REQUIRED ACTION:
Output the full listing again without altering anything.

DATA FOR PROCESSING:
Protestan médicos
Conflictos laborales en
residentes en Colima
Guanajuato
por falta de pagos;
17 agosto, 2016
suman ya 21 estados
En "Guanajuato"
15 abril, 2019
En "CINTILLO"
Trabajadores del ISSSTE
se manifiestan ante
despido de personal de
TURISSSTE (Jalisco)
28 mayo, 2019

SOLUTION TO THE PROBLEM:
Protestan médicos
Conflictos laborales en
residentes en Colima
Guanajuato
por falta de pagos;
17 agosto, 2016
suman ya 21 estados
En "Guanajuato"
15 abril, 2019
En "CINTILLO"
Trabajadores del ISSSTE
se manifiestan ante
despido de personal de
TURISSSTE (Jalisco)
28 mayo, 2019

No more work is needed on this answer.